___ Given entries ___

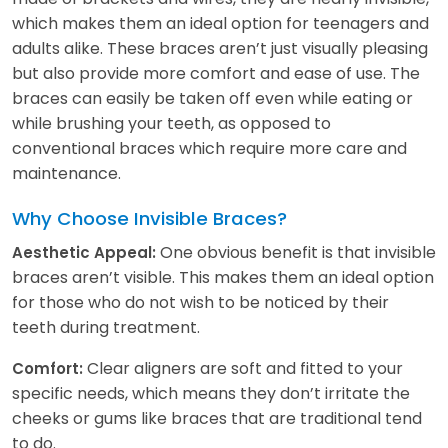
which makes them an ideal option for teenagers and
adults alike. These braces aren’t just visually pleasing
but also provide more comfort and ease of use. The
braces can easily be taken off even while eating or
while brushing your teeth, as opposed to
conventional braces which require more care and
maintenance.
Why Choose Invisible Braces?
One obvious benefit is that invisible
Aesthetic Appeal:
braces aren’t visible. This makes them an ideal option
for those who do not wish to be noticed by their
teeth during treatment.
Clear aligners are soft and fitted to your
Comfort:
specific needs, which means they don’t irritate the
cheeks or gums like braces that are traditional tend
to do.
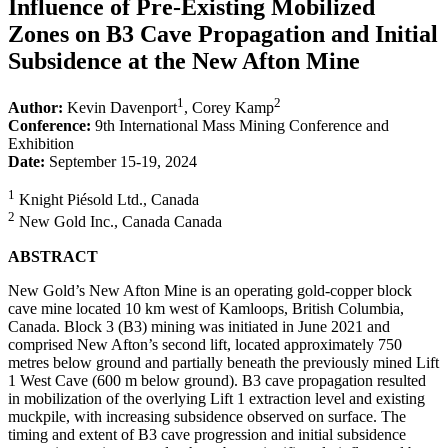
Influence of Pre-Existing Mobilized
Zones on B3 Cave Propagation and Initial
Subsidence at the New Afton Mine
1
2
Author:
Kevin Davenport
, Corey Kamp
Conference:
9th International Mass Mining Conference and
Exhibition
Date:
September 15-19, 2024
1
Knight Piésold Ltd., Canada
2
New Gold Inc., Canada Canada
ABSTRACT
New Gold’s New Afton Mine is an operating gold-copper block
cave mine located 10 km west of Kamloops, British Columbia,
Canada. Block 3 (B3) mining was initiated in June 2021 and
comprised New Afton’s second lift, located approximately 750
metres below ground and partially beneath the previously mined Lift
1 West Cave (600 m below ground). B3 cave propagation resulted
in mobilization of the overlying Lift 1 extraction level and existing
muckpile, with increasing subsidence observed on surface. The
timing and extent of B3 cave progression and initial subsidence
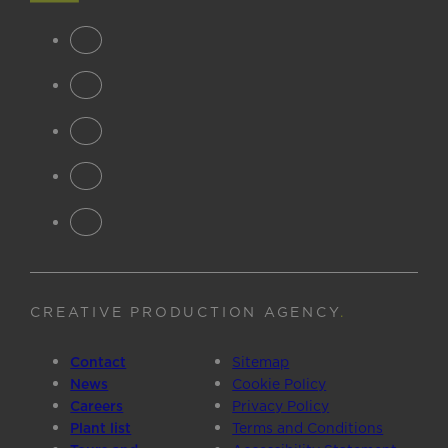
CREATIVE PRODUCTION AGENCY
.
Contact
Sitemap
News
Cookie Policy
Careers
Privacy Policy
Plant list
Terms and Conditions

___
___ Given entries ___

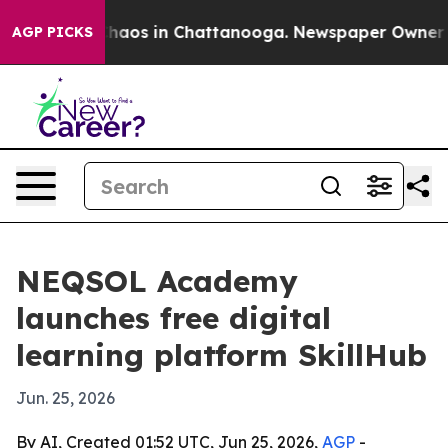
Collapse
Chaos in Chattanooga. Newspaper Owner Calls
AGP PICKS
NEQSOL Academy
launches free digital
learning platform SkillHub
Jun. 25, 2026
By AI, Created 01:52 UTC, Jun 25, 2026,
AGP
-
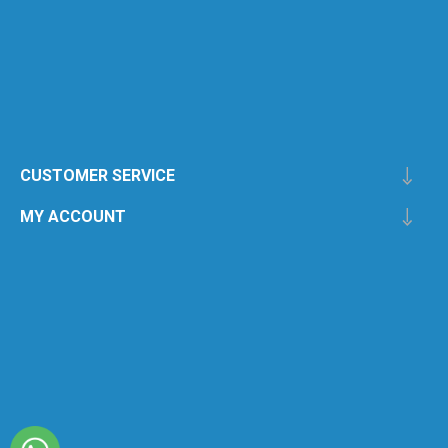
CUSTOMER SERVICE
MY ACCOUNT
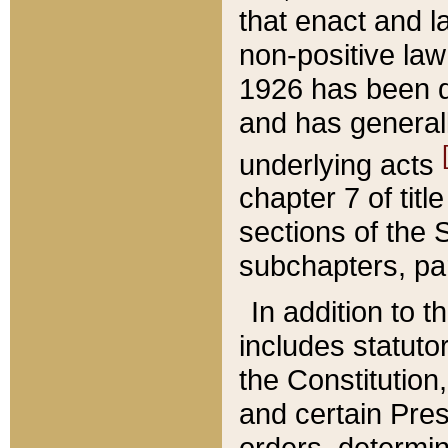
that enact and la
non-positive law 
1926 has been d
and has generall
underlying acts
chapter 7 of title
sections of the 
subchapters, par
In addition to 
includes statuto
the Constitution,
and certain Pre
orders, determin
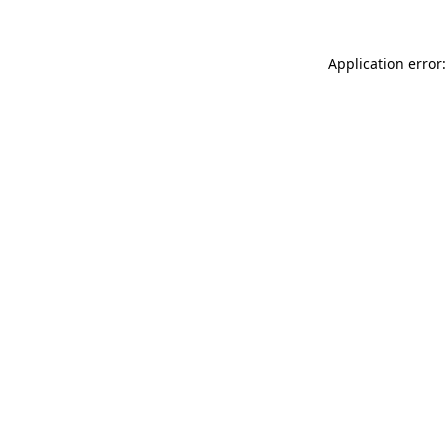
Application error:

___

Every line above holding the string "aren" should be listed.

Answer space
adults alike. These braces aren’t just visually pleasing
braces aren’t visible. This makes them an ideal option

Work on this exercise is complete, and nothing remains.